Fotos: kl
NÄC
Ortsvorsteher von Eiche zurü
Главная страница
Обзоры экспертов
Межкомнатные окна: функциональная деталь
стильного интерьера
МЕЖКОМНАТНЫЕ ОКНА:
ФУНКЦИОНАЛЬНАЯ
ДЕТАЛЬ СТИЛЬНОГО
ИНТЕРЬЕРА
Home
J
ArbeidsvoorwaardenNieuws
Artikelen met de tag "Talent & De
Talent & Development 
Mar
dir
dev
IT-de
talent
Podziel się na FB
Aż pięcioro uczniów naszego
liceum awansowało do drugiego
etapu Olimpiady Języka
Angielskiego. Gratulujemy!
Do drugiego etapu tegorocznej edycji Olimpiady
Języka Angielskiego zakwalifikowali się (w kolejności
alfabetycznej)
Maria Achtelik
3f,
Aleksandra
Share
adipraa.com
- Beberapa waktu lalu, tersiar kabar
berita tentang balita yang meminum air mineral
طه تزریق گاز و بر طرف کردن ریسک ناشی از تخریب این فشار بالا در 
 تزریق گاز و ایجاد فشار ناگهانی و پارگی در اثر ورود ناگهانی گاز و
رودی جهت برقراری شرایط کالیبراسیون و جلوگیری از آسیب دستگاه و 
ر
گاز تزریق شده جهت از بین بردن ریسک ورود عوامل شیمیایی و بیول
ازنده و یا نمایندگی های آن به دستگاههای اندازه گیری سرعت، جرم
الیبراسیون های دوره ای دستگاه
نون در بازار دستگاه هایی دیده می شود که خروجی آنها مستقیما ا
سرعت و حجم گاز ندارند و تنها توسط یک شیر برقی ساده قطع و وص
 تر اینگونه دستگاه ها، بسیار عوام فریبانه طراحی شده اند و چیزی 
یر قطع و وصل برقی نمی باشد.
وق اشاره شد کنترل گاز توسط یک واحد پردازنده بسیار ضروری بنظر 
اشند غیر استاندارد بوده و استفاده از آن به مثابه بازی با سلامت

• Exercise
Repeat exactly the lines above from the one with "Artikelen met de" up to and including the one with "طه تزریق گاز". No other line belongs in the reply.

• Answer box
Artikelen met de tag "Talent & De
Talent & Development 
Mar
dir
dev
IT-de
talent
Podziel się na FB
Aż pięcioro uczniów naszego
liceum awansowało do drugiego
etapu Olimpiady Języka
Angielskiego. Gratulujemy!
Do drugiego etapu tegorocznej edycji Olimpiady
Języka Angielskiego zakwalifikowali się (w kolejności
alfabetycznej)
Maria Achtelik
3f,
Aleksandra
Share
adipraa.com
- Beberapa waktu lalu, tersiar kabar
berita tentang balita yang meminum air mineral
طه تزریق گاز و بر طرف کردن ریسک ناشی از تخریب این فشار بالا در 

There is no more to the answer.